After reading a batch of relevant papers, Wang decides to perform further research about the relations between herbal medicine formula and gene expression. However, he finds the information he allocated is insufficient for his task, and it means the TCM VO lacks the required information. Scientists are able to allocate only a very small sub-set of information or services in the field of TCM. It's impossible for a single scientist to deal with all the domain information. Scientists can share information collaboratively in a VO based on the semantic e-Science system. Wang can communicate with other scientists in the VO to ask for required information. Fortunately, an institute in the VO has developed a new database that contains information about gene expression. The institute registers the database into the VO by creating semantic mappings with DartMapping. Then Wang is able to get further information about gene expression by querying the database.

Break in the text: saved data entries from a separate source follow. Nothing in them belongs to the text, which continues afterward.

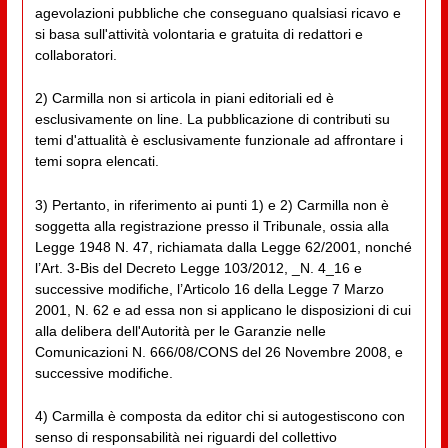
agevolazioni pubbliche che conseguano qualsiasi ricavo e
si basa sull'attività volontaria e gratuita di redattori e
collaboratori.
2) Carmilla non si articola in piani editoriali ed è
esclusivamente on line. La pubblicazione di contributi su
temi d'attualità è esclusivamente funzionale ad affrontare i
temi sopra elencati.
3) Pertanto, in riferimento ai punti 1) e 2) Carmilla non è
soggetta alla registrazione presso il Tribunale, ossia alla
Legge 1948 N. 47, richiamata dalla Legge 62/2001, nonché
l’Art. 3-Bis del Decreto Legge 103/2012, _N. 4_16 e
successive modifiche, l’Articolo 16 della Legge 7 Marzo
2001, N. 62 e ad essa non si applicano le disposizioni di cui
alla delibera dell'Autorità per le Garanzie nelle
Comunicazioni N. 666/08/CONS del 26 Novembre 2008, e
successive modifiche.
4) Carmilla è composta da editor chi si autogestiscono con
senso di responsabilità nei riguardi del collettivo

Wang selects suitable services according to his research requirements and designs a serviceflow in DartFlow to achieve his research goal (see figure figure8).8). The first knowledge discovery service in the serviceflow is used to discover some underlying rules from the allocated information. The result of knowledge discovery has shown that there exists underlying relation between Sini decoction (a kind of herbal medicine formula) and glutathione S-transferase (GST) gene expression from many research papers. Wang starts to conduct experiments on the impacts of Sini decoction on GST gene expression. The experiment data is submitted to the computation service in the serviceflow. He also uses bioinformatics services such as BLAST in the serviceflow to deal with the works related with GST gene. The final result of the serviceflow has shown that Sini decoction has strong impacts on GST gene expression. The serviceflow here may involve a recursive process in order to refine the result.
Due to the bottleneck of information extraction and NLP, the proposed approach is inclined to structured information resources rather than unstructured or semi-structured resources. However, much information is involved in those resources, which we can't integrate into the TCM e-Science system well with the current method. Although we could extract schemata from unstructured or semi-structured resource and map those to the mediated ontology in a similar way as database integration, there leaves much work to be done for the purpose. We have provided a set of semantic-based toolkits to assist TCM scientists to reuse information and carry out research. Although the tools are implemented and used based on web browser, the process of interaction may be still a little bit complex to TCM scientists who have no knowledge of semantics. As TCM is a traditional science and there are also many TCM scientists who are even not familiar with computer and Internet. To those scientists, we should improve the usage and convenience of the system to satisfy their requirements well.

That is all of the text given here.